Wynne Parry, Staff Writer
Published: 10:44 p.m., Tuesday, April 27, 2010

 

STAMFORD -- Students walked to school every day and sat two per desk in Ukraine, Alona Gentry, 11, told her classmates in Room 143 at Scofield Magnet Middle School. There were no lockers, students wore uniforms and cleaned the classroom themselves.
"Two people had to stay after school," she explained during her presentation on Friday afternoon. This didn't surprise many of her classmates.
When the teacher, Dorothy Kessler-Banner, asked the other 17 students seated facing Alona, how many had to clean their classrooms in their home countries, about half raised their hands. Since this is the New Arrivals class for middle school, its students come from around the world.
Alona then continued with her presentation, a Venn diagram which broke down the similarities and differences between school in the United States and Ukraine, her home country. After she finished, her classmates peppered her with questions about school in Ukraine: Where do you eat lunch? Is it free?
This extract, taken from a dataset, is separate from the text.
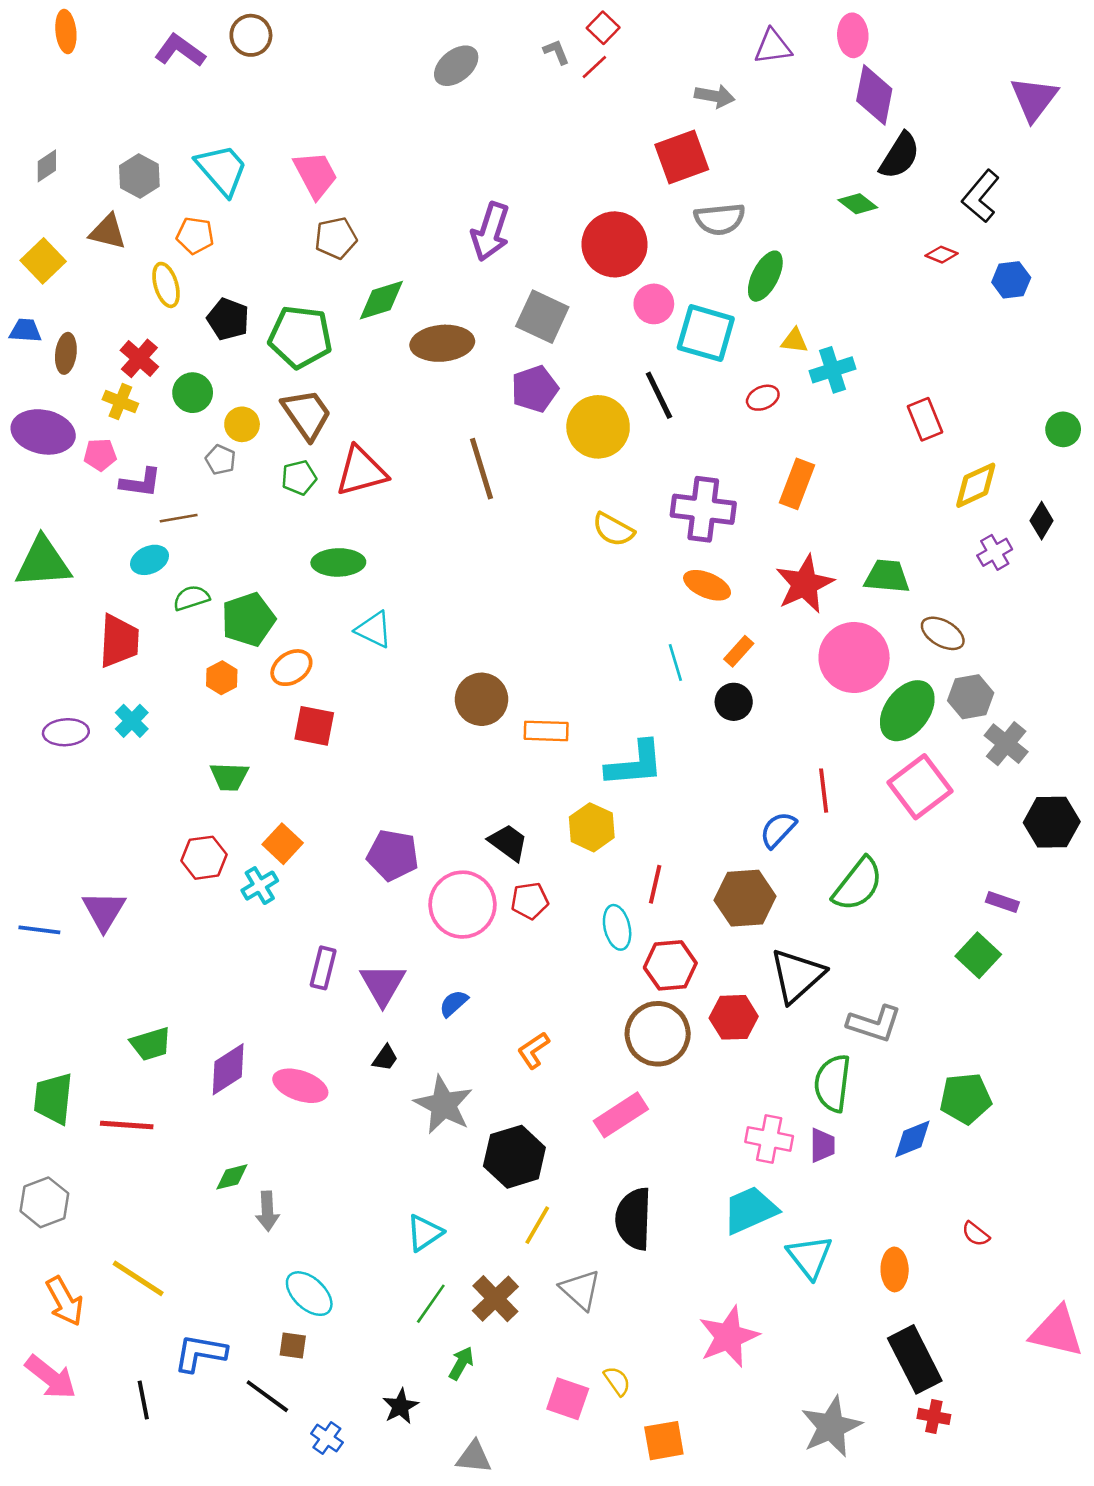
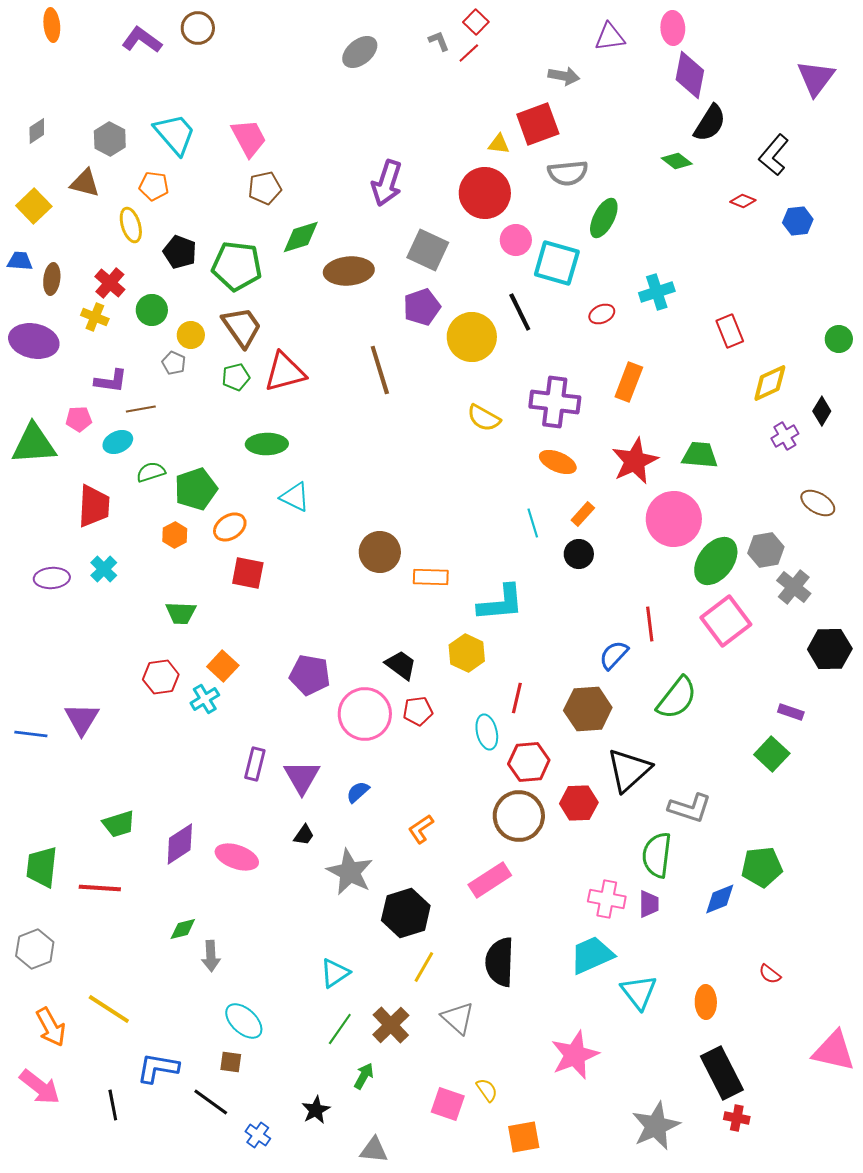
yellow triangle: (794, 341) -> (499, 144), moved
pink pentagon: (100, 455) -> (79, 419), moved
brown ellipse: (943, 633) -> (818, 503), moved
Do you have a drinking fountain?
The New Arrivals program enrolls students who have been in the United States for less than a year and need help with English, Kessler-Banner said. On Friday, a handful of students presented their diagrams, drawn on poster board and decorated with flags. Students can spend up to a year in the class, which pulls students from the district's four other middle schools; they can arrive and leave at any time during the school year. A similar program for younger children is at Davenport Ridge Elementary School.